DHHL needs over $6 billion for infrastructure costs alone and is projected to take another 100 years to fulfill its mandate at current funding levels.
Last month the Hawaiian Home Lands Commission voted 5-4 to endorse the casino concept.
Under DHHL’s plan, a “wagering tax” of 45% would be imposed on all gross gaming revenues. Out of that, 75% would be directed to the Hawaiian home operating fund, 5% to the Native Hawaiian rehabilitation fund, 15% into the state general fund and 5% into a new state gaming fund.
As usual, several bills have been introduced this legislative session that would allow a wide range of gambling, including:
>> SB 853, SB 561 and HB 363, which would allow for a state lottery. The program would help fund capital improvement projects at public schools and the University of Hawaii system, scholarships and educational loan repayments for medical students who practice in Hawaii for 10 years, along with other programs.
>> HB 457, which would look at the feasibility of various forms of gambling, including offshore gaming, a lottery and whether two casinos in West Oahu could be allowed “without impacting the aloha spirit and causing Hawaii to be viewed as a gambling capital.”
Perhaps the most intriguing is HB 772, which would allow a single, Las Vegas-style casino atop the Hawai‘i Convention Center.
The bill was introduced by Rep.
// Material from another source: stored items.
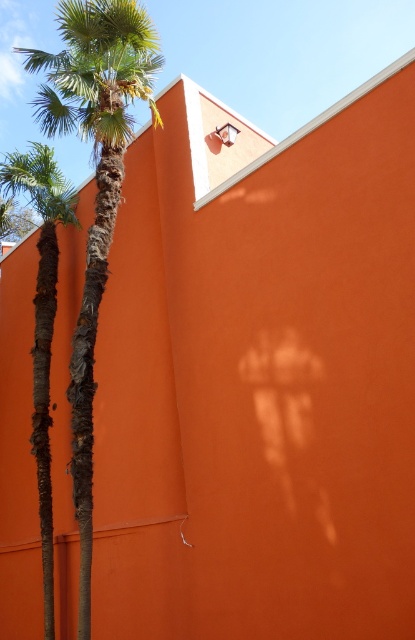 Is point (90, 256) more distant than point (36, 188)?

No, (90, 256) is closer to viewer.

Is green leafy palm tree at left to the left of green textured palm tree at left from the viewer's perspective?

In fact, green leafy palm tree at left is to the right of green textured palm tree at left.

Which is behind, point (90, 136) or point (48, 579)?

Point (90, 136)

This screenshot has width=415, height=640. I want to click on green leafy palm tree at left, so click(x=97, y=189). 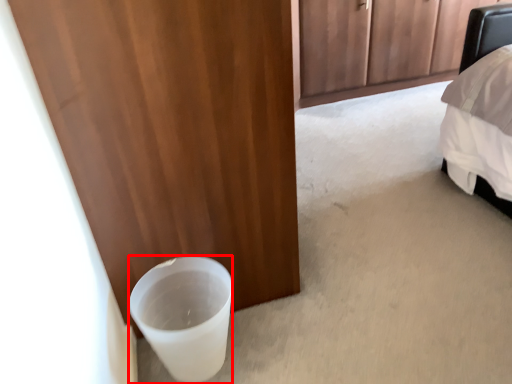 Question: From the image's perspective, what is the correct spatial relationship of beverage (annotated by the red box) in relation to door?

Choices:
 (A) above
 (B) below

Answer: (B)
John Mizuno, vice House speaker, who said the casino would be aimed at tourists.
It would circumvent likely opposition from Hawaii hotels by requiring casino customers to stay overnight in an Oahu hotel and pay a daily fee of $20 that would subsidize shuttles to and from Oahu hotels and the casino.
Local residents who want to gamble also would have to stay in an Oahu hotel and pay the fee, keeping some Las Vegas gambling and hotel revenues on Oahu, Mizuno said.
Mizuno believes the state can restrict Las Vegas-style gambling to a single casino, or two, and said concerns about opening up gaming to a Native American tribe in Hawaii are unfounded.
“That’s not true,” Mizuno said.
No Native American tribe owns land in Hawaii “that I know of,” Mizuno said, and the Indian Gaming Regulatory Act passed by Congress allows Native American casinos only on Native American land owned prior to September 1988.
Mizuno has supported other forms of gambling before but now believes a single casino atop the convention center is needed more than ever.
Mizuno believes that all of the gambling bills “are going to hit major opposition” this session.
And he certainly does not expect the idea for a Hawai‘i Convention Center casino to be approved this year.
But his motivation is clear.
As the state faces projected annual budget deficits of $1.4 billion in each of the next four years and the economy continues to suffer under COVID-19, Mizuno said, “We need jobs, jobs, jobs. It’s worth a discussion.”